[Zope-dev] Re: [Archetypes-devel] Unicode in Zope 2 (ZMI, Archetypes, Plone, Formulator)

2004-04-26 Thread David Convent
Hi Bjorn,

I always believed that unicode and utf-8 were same encoding, but reading 
you let me think i was wrong.
Can you tell me what the difference is between unicode and utf-8 ?

Bjorn Stabell wrote:

While we're all waiting for Zope 3 and Plone 3, I'd like to know what the
standard practice way of using Unicode with Zope 2.  In particular, we'd
like to store all text as Unicode in the ZODB, and have Zope do the
encoding/decoding as automatically and transparently as possible.
We've been using Zope 2's ZPublisher to do this encoding/decoding for over 2
years, and it's working fine.  We just have to ensure that we set the
appropriate encoding in a HTTP Content-type header, and that we add
:utext/ustring:ENCODING to HTML form field names.  Regardless of what you
may have heard, THIS WORKS FINE!  We also store Unicode, not UTF-8 (or other
encodings), strings in the ZODB.
The problem we're running into are with other components, basically making
our Unicode-with-Zope experience, shall we say, less than ecstatic (To put
it this way, I seem to lose hair much faster when dealing with Unicode
problems :)   I'm wondering why components/products aren't all relying on
the ZPublisher for Unicode encoding/decoding?  Is there another standard
way?
Here is a summary of what we've found:

ZMI
* gets charset from manage_page_charset encoding
* relies on ZPublisher for encoding (but doesn't do decoding, see below)
* in PropertyManager you can add ustrings, but since it doesn't add
:ENCODING to the field names, you get a Unicode error when trying to save
since it tries to decode the text assuming ASCII (big problem)
* DTML Methods/Documents: doesn't support Unicode (annoying)
* can't use Unicode id's (not a big problem)
Archetypes:
* gets charset from portal_url.getCharset() or
portal_properties.site_properties.default_charset
* doesn't rely on ZPublisher, does its own encoding/decoding
* returns encoded strings, not Unicode strings, to Zope apps, leading to
problems such as:
 - SearcableText() encodes, and as such can't be used with Unicode-aware
ZCatalogs
 - transform() encodes
   (and because of that SearchableText() sometimes decodes/encodes 2 times
instead of 0 times)
 - get()ing field values will encode them, so if you want Unicode, you have
to decode yourself
   (adding both unnecessary overhead for data access, and unnecessary
dependency on the global variable for the charset)
Plone:
* no special Unicode support for HTML forms; relies on Archetypes
Formulator:
* gets charset from manage_page_charset (same as ZMI), but can be overridden
* stores field values as encoded text (not Unicode), but lets you specify
which encoding to use
 (confusingly calls this unicode mode)
* messages are stored as UTF-8 (hardcoded)
I suggest this way of dealing with Unicode right now in Zope 2:

(1) Let ZPublisher do the encoding/decoding of form input and HTML output:

 a.
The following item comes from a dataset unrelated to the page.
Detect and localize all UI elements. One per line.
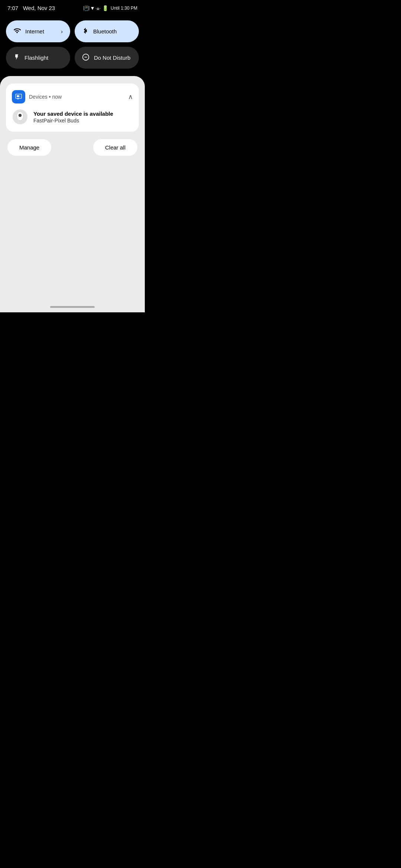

Always set a character encoding in a HTTP Content-type request

 b. Always append :ustring/utext/ulines/utokens:ENCODING to field names of
fields that support Unicode
 (we may need some library code to make this easier)
(2) Store Unicode strings directly in the ZODB.  The ZODB is perfectly
capable of storing strings in Python's internal Unicode format; no need to
encode the text to UTF-8 or some other encoding.
(3) Encode/decode yourself when reading from/ writing to other external data
sources such as files and other databases.  Do it just before you write, or
just after you read, so that as much code as possible can be
encoding-agnostic.  Keep the encoding/decoding as close to the source data
as possible.   The best way to do it is (in most cases) to specify the
encoding on the IO stream, and let Python do the encoding/decoding for you
transparently.  If possible, get the encoding from the external data source
(e.g., the file) instead of relying on a magical global variable.  If you
have to rely on a global variable, let it be manage_page_charset.
(4) [This is really just advice...] Resist patching your code to work with
components that doesn't deal with Unicode.  Others are likely having the
same problem, so to avoid ending up with lots of ugly patches (that are the
source of mysterious Unicode problems), fix the problem at its source: the
other component.  It's really not that difficult to fix (if we agree on how
it should be fixed ;)
None of the above components handles Unicode in this way, but it seems to be
how the Unicode support in Zope 2 was meant to be used.  Let me know if
there is another better way, but please do let me know...  I think we need
to resolve this once and for all or I know some people that'll just go mad
(or bald, or both) :)
I'll be willing to contribute patches, but since this applies to so many
products, it would be good to get some consensus first.  At the very least,
can we create a Standard Unicode Practices page?
Bye,
 



--
David Convent
___
Zope-Dev maillist  -  [EMAIL PROTECTED]

[Zope-dev] RE: [Archetypes-devel] Unicode in Zope 2 (ZMI, Archetypes, Plone, Formulator)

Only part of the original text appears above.